In Australian Prime Minister Anthony Albanese's keynote speech at the 20th IISS Shangri-La Dialogue, delivered on Friday evening, the tone toward is China was noticeably less shrill, compared with opening addresses at the event over recent past years. A delegate of the Chinese People's Liberation Army (PLA) said the remarks were completely reasonable as Australia has been committed to improving its relations with China since Albanese came to power last year.

Speaking at the opening of the Shangri-La Dialogue security summit in Singapore, which runs from Friday to Sunday, Albanese said that "in Australia, our government has put dialogue at the heart of our efforts to stabilize our relationship with China," and called for greater engagement, "guardrails" and "dialogue" between China and the US. Overall, the speech can be argued as not heavy with gunpowder, observers noted. 

The speech is consistent with Australia's foreign policy, Zhang Chi, an expert from PLA National Defense University, told the Global Times. Zhang noted that the Albanese government assuming office in May 2022 was a turning point for China-Australia ties.

In June 2022, then Chinese state councilor and minister of national defense Wei Fenghe met with Australian Defense Minister Richard Marles, marking the highest-level meeting between the two countries in more than two years. Since then, Australia has been seeking opportunities to improve its relationship with China.

Against the backdrop, it is not surprising that when Albanese personally attended the Shangri-La Dialogue this year and delivered a keynote speech, he did not aim at China directly, continuing the trend of improving Australia's foreign policy ties with China.

Zhang also believes that Australia's efforts to maintain a good relationship with China will continue. He noticed that in the Q&A session before the opening dinner. A researcher from the London-based International Institute for Strategic Studies asked about Australia's strategic characteristics and how it positions itself strategically, in response to Albanese's reference to Australia being an Asian country in his speech. Albanese explained his position from three perspectives: First, Australia will continue to maintain its alliances with the US and other Western countries; Second, it will enhance its partnership with ASEAN countries; Third, it will strive to expand its relationship with China, including dialogue and communication in various areas such as economic engagement.

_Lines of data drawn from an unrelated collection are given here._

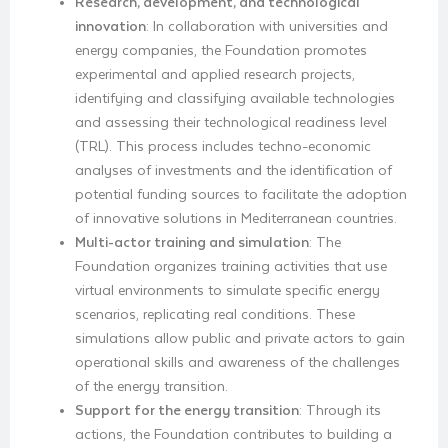
Research, development, and technological
innovation
: In collaboration with universities and
energy companies, the Foundation promotes
experimental and applied research projects,
identifying and classifying available technologies
and assessing their technological readiness level
(TRL). This process includes techno-economic
analyses of investments and the identification of
potential funding sources to facilitate the adoption
of innovative solutions in Mediterranean countries.
Multi-actor training and simulation
: The
Foundation organizes training activities that use
virtual environments to simulate specific energy
scenarios, replicating real conditions. These
simulations allow public and private actors to gain
operational skills and awareness of the challenges
of the energy transition.
Support for the energy transition
: Through its
actions, the Foundation contributes to building a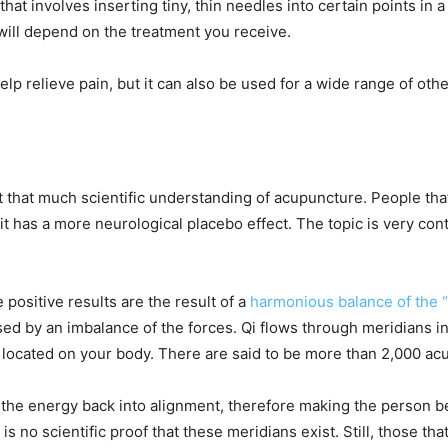
at involves inserting tiny, thin needles into certain points in a
will depend on the treatment you receive.
lp relieve pain, but it can also be used for a wide range of oth
’t that much scientific understanding of acupuncture. People tha
e it has a more neurological placebo effect. The topic is very c
 positive results are the result of a
harmonious balance of the “y
aused by an imbalance of the forces. Qi flows through meridians
located on your body. There are said to be more than 2,000 a
s the energy back into alignment, therefore making the person be
 is no scientific proof that these meridians exist. Still, those th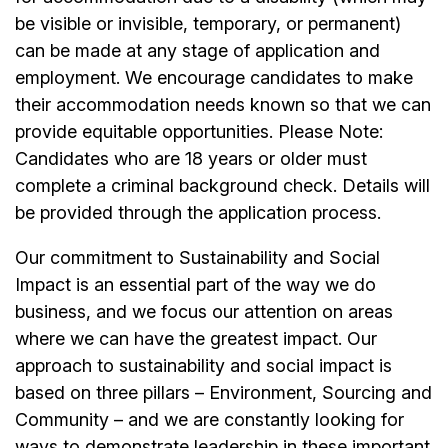
be visible or invisible, temporary, or permanent)
can be made at any stage of application and
employment. We encourage candidates to make
their accommodation needs known so that we can
provide equitable opportunities. Please Note:
Candidates who are 18 years or older must
complete a criminal background check. Details will
be provided through the application process.
Our commitment to Sustainability and Social
Impact is an essential part of the way we do
business, and we focus our attention on areas
where we can have the greatest impact. Our
approach to sustainability and social impact is
based on three pillars – Environment, Sourcing and
Community – and we are constantly looking for
ways to demonstrate leadership in these important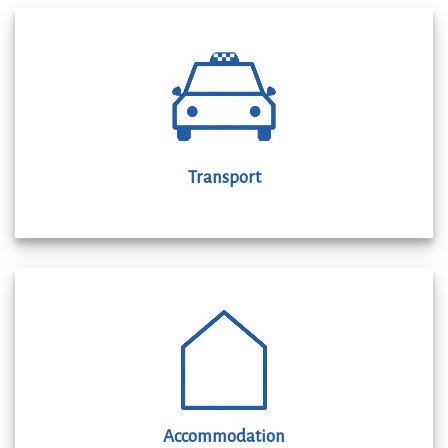
Transport
Accommodation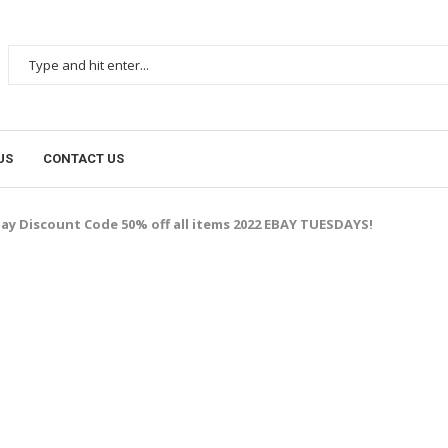
US
CONTACT US
ay Discount Code 50% off all items 2022 EBAY TUESDAYS!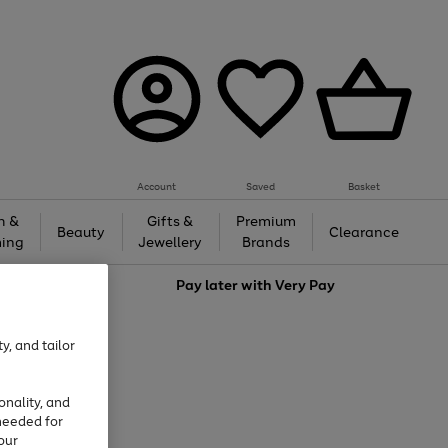
Account
Saved
Basket
h &
Gifts &
Premium
Beauty
Clearance
ing
Jewellery
Brands
love
Pay later with
Very Pay
y, and tailor
onality, and
needed for
our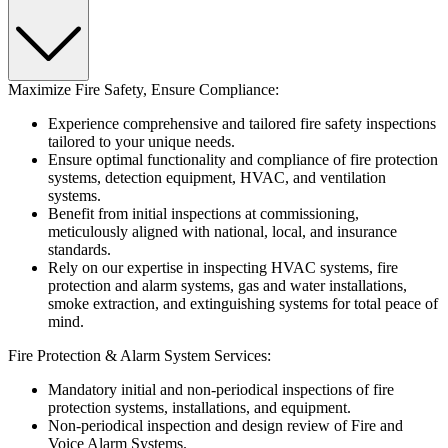
Maximize Fire Safety, Ensure Compliance:
Experience comprehensive and tailored fire safety inspections
tailored to your unique needs.
Ensure optimal functionality and compliance of fire protection
systems, detection equipment, HVAC, and ventilation
systems.
Benefit from initial inspections at commissioning,
meticulously aligned with national, local, and insurance
standards.
Rely on our expertise in inspecting HVAC systems, fire
protection and alarm systems, gas and water installations,
smoke extraction, and extinguishing systems for total peace of
mind.
Fire Protection & Alarm System Services:
Mandatory initial and non-periodical inspections of fire
protection systems, installations, and equipment.
Non-periodical inspection and design review of Fire and
Voice Alarm Systems.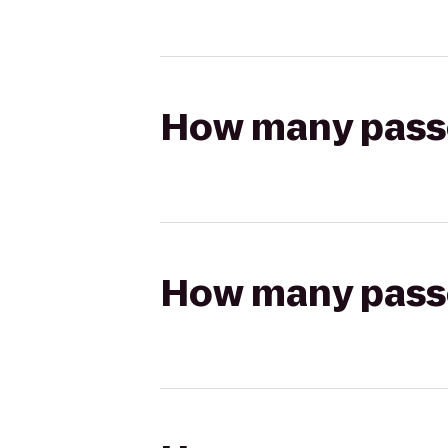
How many passen
How many passen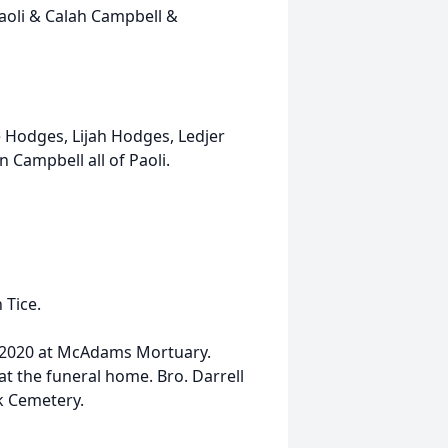
oli & Calah Campbell &
 Hodges, Lijah Hodges, Ledjer
Campbell all of Paoli.
 Tice.
1, 2020 at McAdams Mortuary.
at the funeral home. Bro. Darrell
ek Cemetery.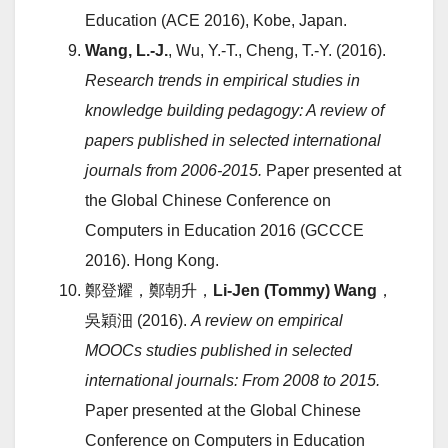
Education (ACE 2016), Kobe, Japan.
Wang, L.-J.
, Wu, Y.-T., Cheng, T.-Y. (2016).
Research trends in empirical studies in
knowledge building pedagogy: A review of
papers published in selected international
journals from 2006-2015.
Paper presented at
the Global Chinese Conference on
Computers in Education 2016 (GCCCE
2016). Hong Kong.
鄭登耀，鄭朝升，
Li-Jen (Tommy) Wang
，
吳穎沺 (2016).
A review on empirical
MOOCs studies published in selected
international journals: From 2008 to 2015.
Paper presented at the Global Chinese
Conference on Computers in Education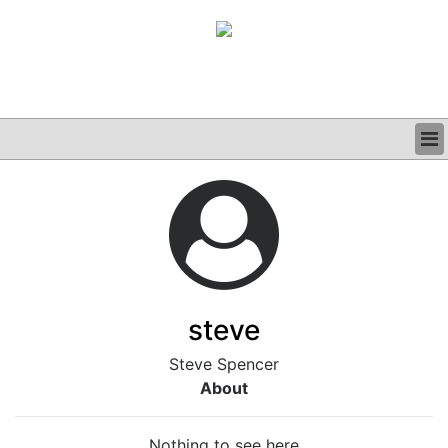
BUSINESS
CLINICAL
GRAND ROUNDS
PODCAST
steve
Steve Spencer
About
Nothing to see here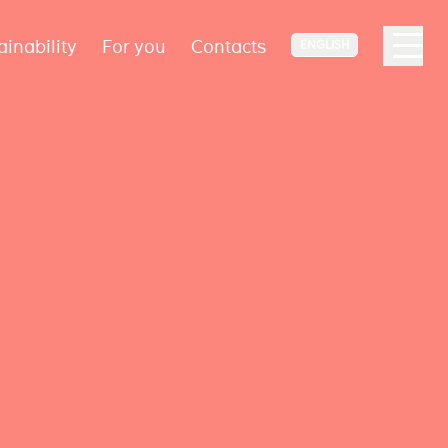
ainability
For you
Contacts
ENGLISH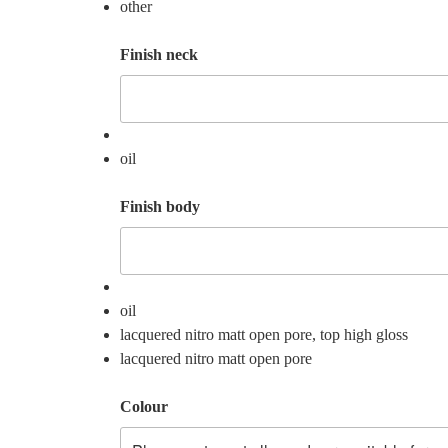
other
Finish neck
oil
Finish body
oil
lacquered nitro matt open pore, top high gloss
lacquered nitro matt open pore
Colour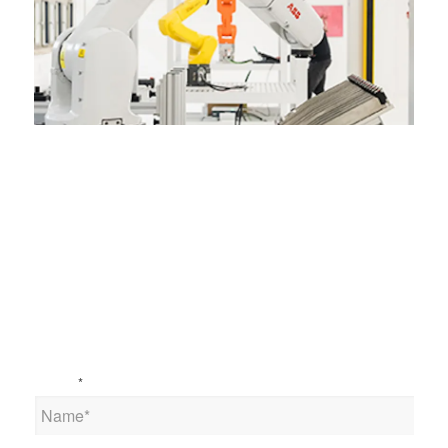
Name
*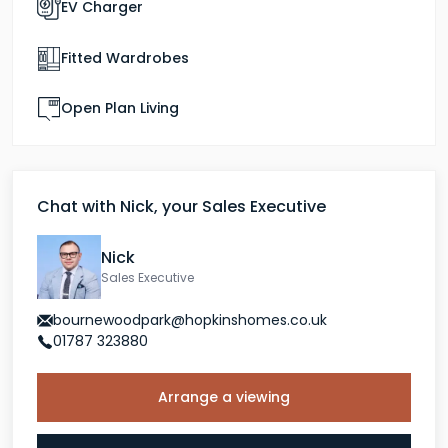
EV Charger
experience. The Redwood is where that story starts.
Fitted Wardrobes
Open Plan Living
Chat with Nick, your Sales Executive
Nick
Sales Executive
bournewoodpark@hopkinshomes.co.uk
01787 323880
Arrange a viewing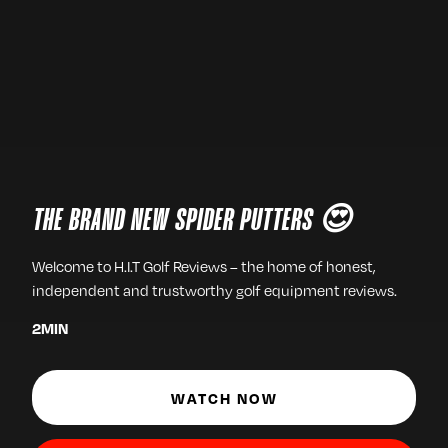
THE BRAND NEW SPIDER PUTTERS 😍
Welcome to H.I.T Golf Reviews – the home of honest,
independent and trustworthy golf equipment reviews.
2
MIN
WATCH NOW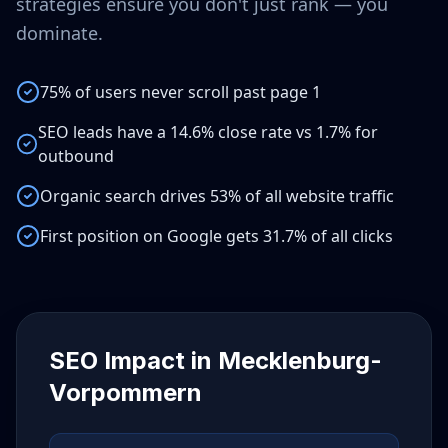
strategies ensure you don't just rank — you
dominate.
75% of users never scroll past page 1
SEO leads have a 14.6% close rate vs 1.7% for
outbound
Organic search drives 53% of all website traffic
First position on Google gets 31.7% of all clicks
SEO Impact in
Mecklenburg-
Vorpommern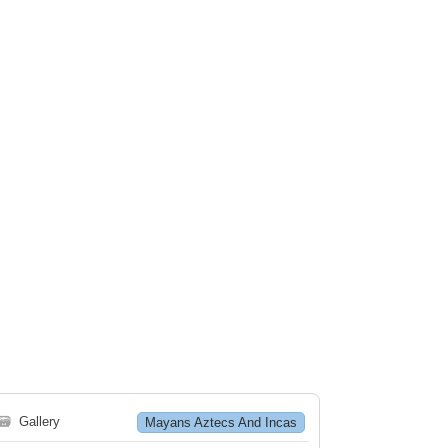
🗃
Gallery
Mayans Aztecs And Incas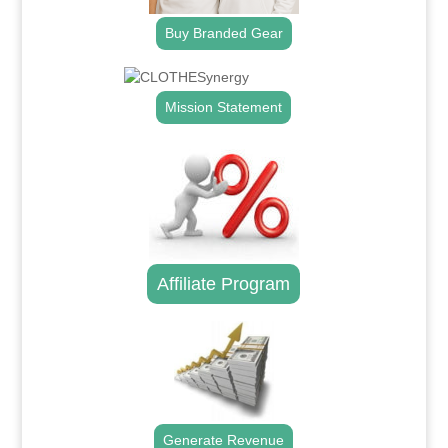
Buy Branded Gear
Mission Statement
Affiliate Program
Generate Revenue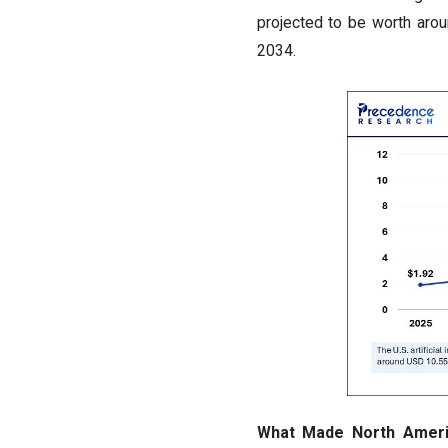
projected to be worth aro
2034.
What Made North America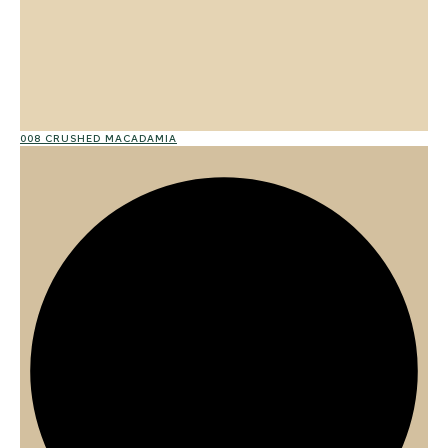
008 CRUSHED MACADAMIA
02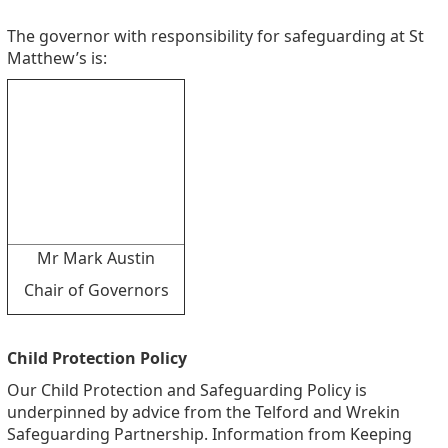
The governor with responsibility for safeguarding at St
Matthew’s is:
Mr Mark Austin
Chair of Governors
Child Protection Policy
Our Child Protection and Safeguarding Policy is
underpinned by advice from the Telford and Wrekin
Safeguarding Partnership. Information from Keeping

According to Zhang, both the question and the answer contained a contradiction - Australia's geopolitical strategy and geopolitical economy are out of sync. On the one hand, Australia has been a staunch ally of the US in the Asia-Pacific region, relying on the US in security and military fields. On the other hand, Australia cannot leave China economically. Australia is an important member of the Regional Comprehensive Economic Partnership (RCEP) and is well aware that its future national development lies in Asia. Therefore, Australia is determined to fully integrate into Asia, which means it wants to embrace its Western identity while making efforts to further integrate into Asia. This indicates that in the future, Australia will learn to interact with other countries in an Asian way, which is characterized by mutual respect, equality, mutual benefit, consensus-building, taking into account the concerns and comfort of all parties.

Observers believed that this is also a signal indicating that the focus of global geopolitics and geo-economics has shifted from the European Atlantic to the Asia-Pacific region. In order to adapt to this trend, Australia has decided to follow the trend of the times and will therefore seek to expand its relationship with China.